Instructieregels voor rekening houden met geluid bij toelaten activiteit, (spoor)weg, industrieterrein of geluidgevoelige gebouw
Bij toelaten van een activiteit, lokale (spoor)weg of geluidgevoelig gebouw op een locatie houdt het bevoegd gezag rekening met geluid. Hierbij bepaalt het bevoegd gezag welke geluidkwaliteit bij de situaties of het gebied past.
Situaties
Bij toelaten van een activiteit, gemeenteweg, waterschapsweg, lokale spoorweg of geluidgevoelig gebouw op een locatie houdt het bevoegd gezag in ieder geval rekening met geluid. Deze regel bevat geen concreet kwaliteitsniveau voor geluid. Daarom heeft het bevoegd gezag een grote beoordelingsvrijheid. Onderstaande tabel geeft weer met welk geluid het bevoegd gezag rekening houdt in een situatie.
Situatie: toelaten van |
Rekening houden met het geluid van |
artikel |
---|---|---|
locatiegebonden activiteit |
activiteiten samen op geluidgevoelig gebouw |
5.59 lid 1 Bkl |
lokale weg of spoorweg |
lokale wegen of spoorwegen samen op geluidgevoelige gebouw |
5.78l lid 1 Bkl |
geluidgevoelig gebouw bij een activiteit |
activiteiten samen op geluidgevoelig gebouw |
5.59 lid 1 Bkl |
geluidgevoelig gebouw in een geluidaandachtsgebied |
wegen, spoorwegen en industrieterreinen samen op geluidgevoelige gebouw |
5.78s lid 1 Bkl |
Afwegen
In de afweging betrekt het bevoegd gezag de specifieke plaatselijke situatie en de cumulatieve gevolgen voor de gezondheid van haar burgers en het milieu.

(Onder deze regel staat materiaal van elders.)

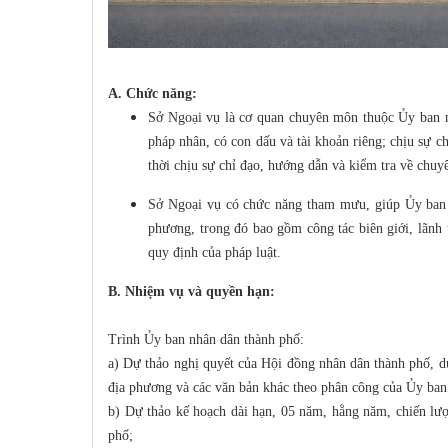
A. Chức năng:
Sở Ngoại vụ là cơ quan chuyên môn thuộc Ủy ban n
pháp nhân, có con dấu và tài khoản riêng; chịu sự c
thời chịu sự chỉ đạo, hướng dẫn và kiểm tra về chu
Sở Ngoại vụ có chức năng tham mưu, giúp Ủy ban n
phương, trong đó bao gồm công tác biên giới, lãnh 
quy định của pháp luật.
B. Nhiệm vụ và quyền hạn:
Trình Ủy ban nhân dân thành phố:
a) Dự thảo nghị quyết của Hội đồng nhân dân thành phố, d
địa phương và các văn bản khác theo phân công của Ủy ban
b) Dự thảo kế hoạch dài hạn, 05 năm, hằng năm, chiến lượ
phố;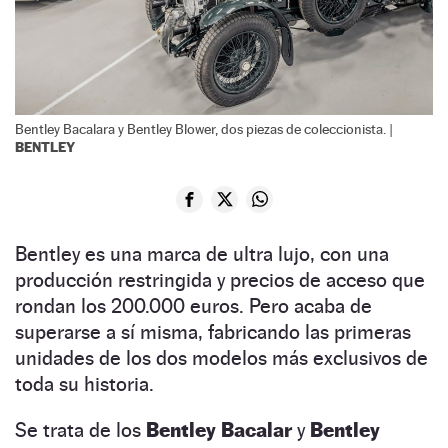
Bentley Bacalara y Bentley Blower, dos piezas de coleccionista. |
BENTLEY
Bentley es una marca de ultra lujo, con una
producción restringida y precios de acceso que
rondan los 200.000 euros. Pero acaba de
superarse a sí misma, fabricando las primeras
unidades de los dos modelos más exclusivos de
toda su historia.
Se trata de los
Bentley Bacalar
y
Bentley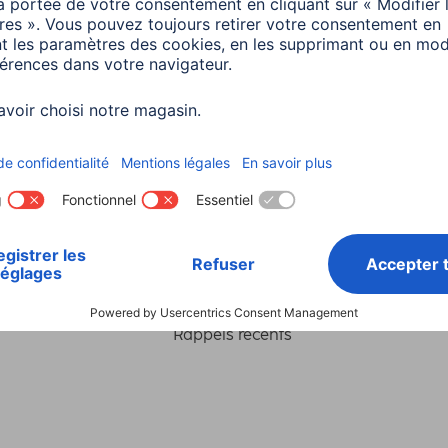
Choisissez un pays
ialité et Securité
Conditions de garantie
Déclarations 
Rappels récents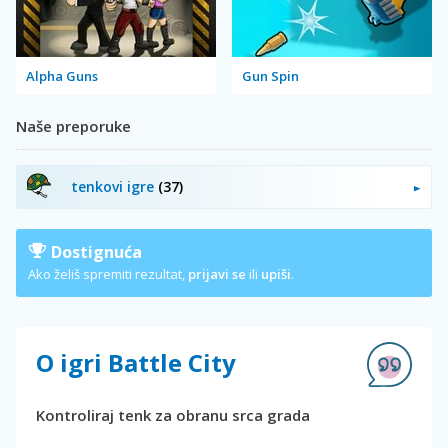
Alpha Guns
Gun Spin
Naše preporuke
tenkovi igre
(37)
Dostignuća
Ako želiš spremiti rezultat,
prijavi se
ili
upiši
.
O igri Battle City
Kontroliraj tenk za obranu srca grada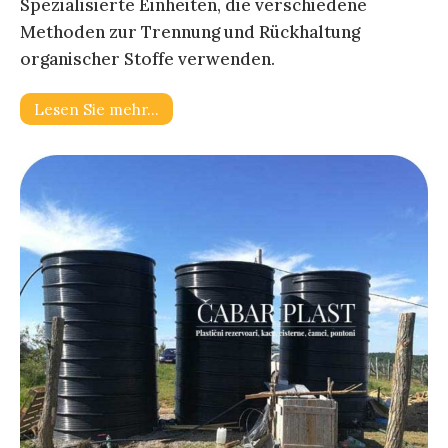
Spezialisierte Einheiten, die verschiedene
Methoden zur Trennung und Rückhaltung
organischer Stoffe verwenden.
Lesen Sie mehr…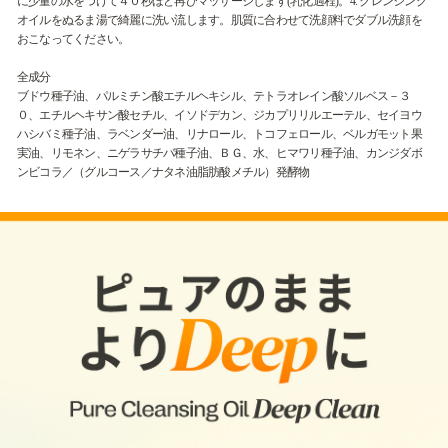
に少量の水をつけて４０秒ほど再びマッサージします(乳化過程)。4. クレンジング
オイルをぬるま湯で綺麗に洗い流します。肌質に合わせて洗顔料でダブル洗顔を
おこなってください。
全成分
ブドウ種子油、パルミチン酸エチルヘキシル、テトラオレイン酸ソルベス－３
０、エチルヘキサン酸セチル、イソドデカン、ジカプリリルエーテル、セイヨウ
ハシバミ種子油、ラベンダー油、リナロール、トコフェロール、ベルガモット果
実油、リモネン、ニゲラサチバ種子油、ＢＧ、水、ヒマワリ種子油、カンジダボ
ンビコラ／（グルコース／ナタネ油脂肪酸メチル）発酵物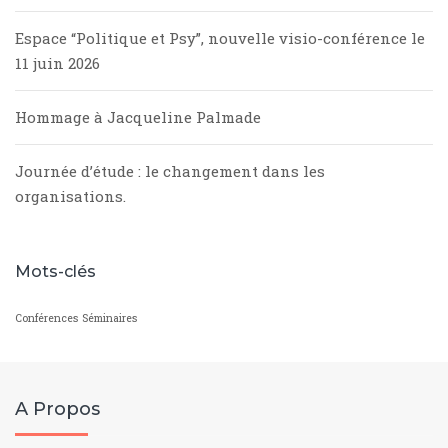
Espace “Politique et Psy”, nouvelle visio-conférence le
11 juin 2026
Hommage à Jacqueline Palmade
Journée d’étude : le changement dans les
organisations.
Mots-clés
Conférences
Séminaires
A Propos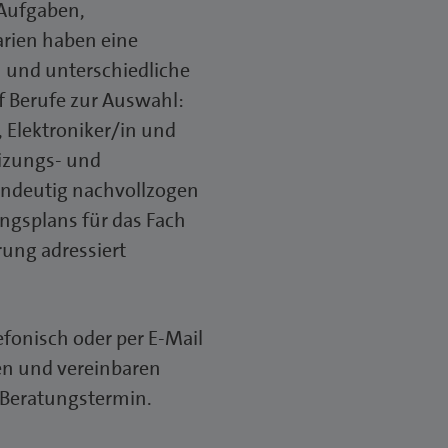
 Aufgaben,
arien haben eine
 und unterschiedliche
f Berufe zur Auswahl:
 Elektroniker/in und
eizungs- und
eindeutig nachvollzogen
gsplans für das Fach
rung adressiert
efonisch oder per E-Mail
gen und vereinbaren
 Beratungstermin.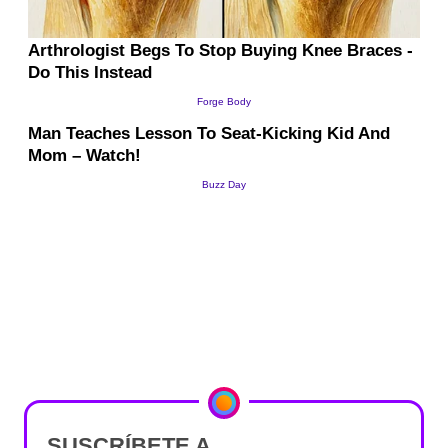
SUSCRÍBETE A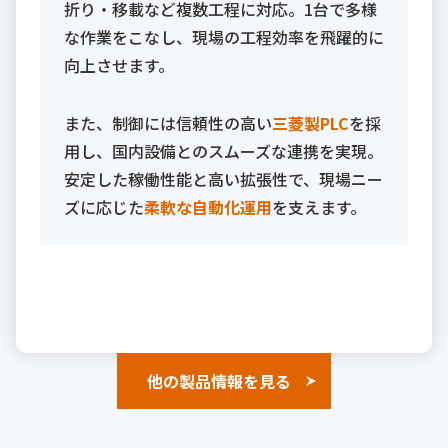
折り・移載など複数工程に対応。1台で多様
な作業をこなし、現場の工程効率を飛躍的に
向上させます。
また、制御には信頼性の高い
三菱製PLC
を採
用し、国内設備とのスムーズな連携を実現。
安定した稼働性能と高い拡張性で、現場ニー
ズに応じた
柔軟な自動化運用
を支えます。
他の製品情報を見る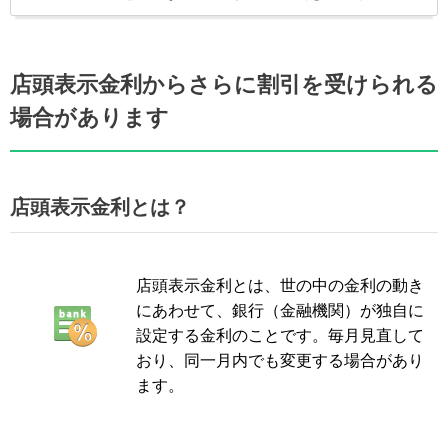
店頭表示金利からさらに割引を受けられる
場合があります
店頭表示金利とは？
店頭表示金利とは、世の中の金利の動き
にあわせて、銀行（金融機関）が独自に
設定する金利のことです。毎月見直して
おり、同一月内でも変更する場合があり
ます。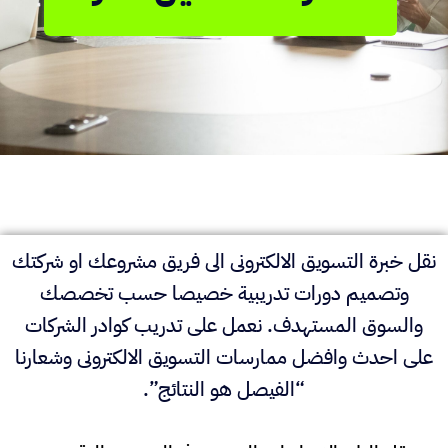
نقل خبرة التسويق الالكترونى الى فريق مشروعك او شركتك
وتصميم دورات تدريبية خصيصا حسب تخصصك
والسوق المستهدف. نعمل على تدريب كوادر الشركات
على احدث وافضل ممارسات التسويق الالكترونى وشعارنا
“الفيصل هو النتائج”.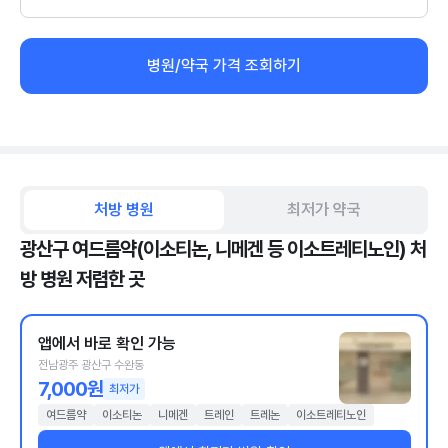
병원/약국 가격 조회하기
처방 병원
최저가 약국
광산구 여드름약(이소티논, 니메겐 등 이소트레티노인) 처
방 병원 저렴한 곳
앱에서 바로 확인 가능
전남광주 광산구 수완동
7,000원
최저가
여드름약
이소티논
니메겐
트레인
트레논
이소트레티노인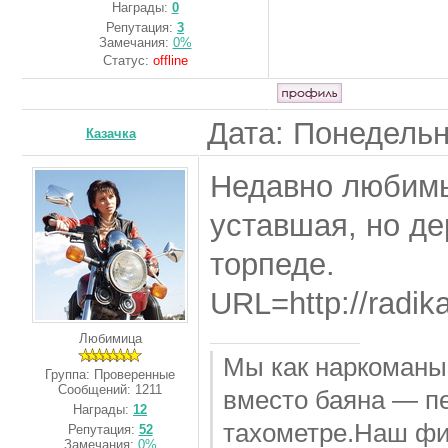
Награды:
0
Репутация:
3
Замечания:
0%
Статус:
offline
Дата: Понедельн
Казачка
Недавно любимы
уставшая, но де
торпеде.
URL=http://radi
Любимица
Мы как наркоманы,
Группа: Проверенные
Сообщений:
1211
вместо баяна — пе
Награды:
12
тахометре.Наш фин
Репутация:
52
Замечания:
0%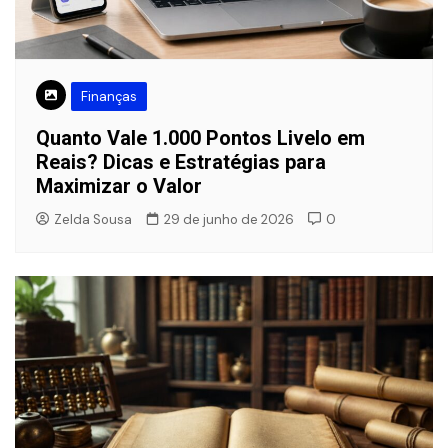
Finanças
Quanto Vale 1.000 Pontos Livelo em
Reais? Dicas e Estratégias para
Maximizar o Valor
Zelda Sousa
29 de junho de 2026
0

Het bevoegd gezag kan in haar beleid bepalen hoe zij rekening houdt met geluid. Zij kan per situatie en/of gebiedstype een andere geluidkwaliteit overwegen. Ze beoordeelt de geluidkwaliteit daarbij in samenhang met andere belangen, zoals bijvoorbeeld mobiliteit en werkgelegenheid.